Auf dem Dach der Welt, vom 14.04. – 09.05.2011

Da sitzt er. Tief gebeugt über einer dampfenden Tasse Tee. Die Mütze tief ins Gesicht gezogen, bis zur Sonnenbrille, die er auch jetzt noch, am späten Abend trägt. Ein Sonnenallergiker? Ein Sonderling? Ein chinesischer Dissident auf der Flucht?

Wir werden es nicht erfahren, denn der Mann kommt und geht wort- und grußlos und schlürft nur schnell eine Nudelsuppe im Hotelrestaurant. Vielleicht ist ihm auch einfach nur kalt. Da sind wir jetzt beim Thema.

Lange habe ich heute durchgehalten auf dem Rad, auf dem Weg zum Dach der Tour. Der Gyatso La (5.250 m) rief, und er rief nicht nur, sondern blies uns mit eiskaltem Atem entgegen. „Wind Chill Factor“ sagt man auf Englisch, der „Windkältefaktor“, das ist die negativ gefühlte Temperatur, wenn kalter Wind weht. Also in unserem Fall -5 Grad Außentemperatur minus ca. 20 Grad Wind Chill, macht gefühlte minus 25 Grad. Sabine, die sonst eigentlich immer alles fährt, schmeißt zusammen mit dem immer noch angeschlagenen Heinz recht früh das Handtuch, ich fühle mich eigentlich gut und quäle mich den immer steiler werdenden Pass auch bei den ersten Schneeflocken bis auf 4.900 m Höhe. Lade dann, weil das Begleitfahrzeug noch Einiges hinter mir ist, auf einen tibetischen Trekker um. Als der allerdings die Getreidesäcke eines ganzen Dorfes aufnimmt, warte ich auf das Begleitfahrzeug und gebe ebenfalls auf. Nicht aus Erschöpfung, es ist einfach zu kalt. Der Rhythmus „Treten, Einfrieren, Zurückrollen“ ist auf Dauer auszehrend. „Aber bergab fahre ich wieder!“, sage ich noch und verwerfe den Plan direkt auf dem Pass, als uns ein mit Eiszapfen gefüllt zu scheinender Wind entgegen bläst.
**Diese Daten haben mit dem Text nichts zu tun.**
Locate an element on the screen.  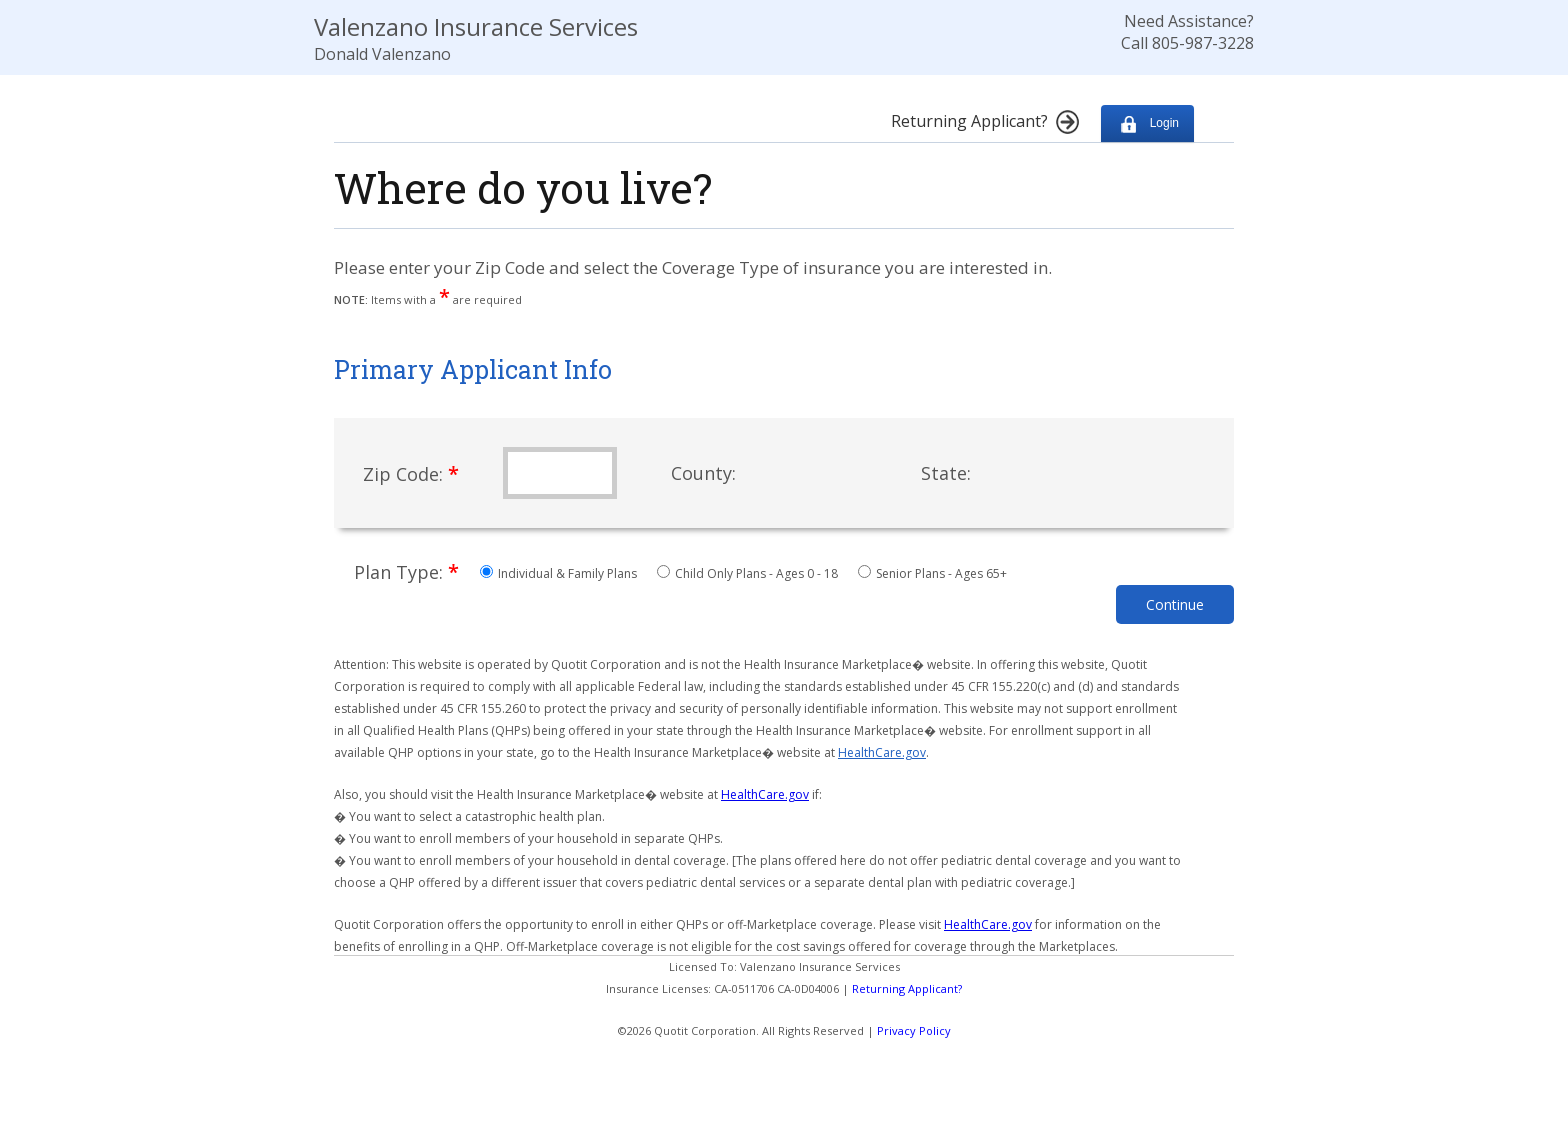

Schade, denn da geht es wunderbar asphaltiert bergab, bis nach Baipa, dass auf 4.300 Metern Höhe liegt.

Dort laden wir ab, steigen im frisch renovierten und daher erstaunlich guten und vor allem heizbaren Baipa Hotel ab und wärmen uns. Erst unter der Bettdecke, dann der Dusche und schließlich unter einem Heizpilz im Hotelrestaurant. Eine Stadtbegehung des kleinen Wildweststädtchens haben wir wegen eines Eis-Sand-Sturmes abgebrochen.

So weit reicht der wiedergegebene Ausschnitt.